§ Task brief
Go to the line containing "Srednja dnevna temperatura" in the records below and print it and every following line exactly, on through the line containing "vrijeme s povremenim", then stop.

━━━━━ Records ━━━━━

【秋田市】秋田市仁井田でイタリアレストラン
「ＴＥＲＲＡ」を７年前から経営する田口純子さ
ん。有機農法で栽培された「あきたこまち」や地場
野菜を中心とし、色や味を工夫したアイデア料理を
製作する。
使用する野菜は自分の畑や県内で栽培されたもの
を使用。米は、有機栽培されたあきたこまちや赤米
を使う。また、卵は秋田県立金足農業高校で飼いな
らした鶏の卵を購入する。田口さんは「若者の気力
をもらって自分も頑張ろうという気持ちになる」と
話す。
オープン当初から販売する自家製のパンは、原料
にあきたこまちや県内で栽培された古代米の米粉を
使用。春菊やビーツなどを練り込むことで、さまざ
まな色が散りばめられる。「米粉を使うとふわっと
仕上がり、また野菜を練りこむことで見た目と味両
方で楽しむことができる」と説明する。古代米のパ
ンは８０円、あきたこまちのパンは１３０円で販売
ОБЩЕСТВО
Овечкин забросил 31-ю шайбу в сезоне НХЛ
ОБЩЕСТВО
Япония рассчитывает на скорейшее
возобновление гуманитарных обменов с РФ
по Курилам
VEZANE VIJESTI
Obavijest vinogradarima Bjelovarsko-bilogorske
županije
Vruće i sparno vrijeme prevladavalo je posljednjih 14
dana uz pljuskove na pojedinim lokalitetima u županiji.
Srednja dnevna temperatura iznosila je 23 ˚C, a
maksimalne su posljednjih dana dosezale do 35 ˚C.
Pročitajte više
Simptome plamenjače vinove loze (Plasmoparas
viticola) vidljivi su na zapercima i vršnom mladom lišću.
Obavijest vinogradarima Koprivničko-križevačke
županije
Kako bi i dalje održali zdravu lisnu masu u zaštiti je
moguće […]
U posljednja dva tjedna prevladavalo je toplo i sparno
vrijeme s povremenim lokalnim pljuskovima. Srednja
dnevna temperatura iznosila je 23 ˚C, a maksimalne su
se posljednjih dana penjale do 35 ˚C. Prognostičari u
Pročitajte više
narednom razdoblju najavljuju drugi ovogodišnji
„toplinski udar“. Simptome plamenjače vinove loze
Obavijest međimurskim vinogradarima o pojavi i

━━━━━

§ Solution for this exercise
Srednja dnevna temperatura iznosila je 23 ˚C, a
maksimalne su posljednjih dana dosezale do 35 ˚C.
Pročitajte više
Simptome plamenjače vinove loze (Plasmoparas
viticola) vidljivi su na zapercima i vršnom mladom lišću.
Obavijest vinogradarima Koprivničko-križevačke
županije
Kako bi i dalje održali zdravu lisnu masu u zaštiti je
moguće […]
U posljednja dva tjedna prevladavalo je toplo i sparno
vrijeme s povremenim lokalnim pljuskovima. Srednja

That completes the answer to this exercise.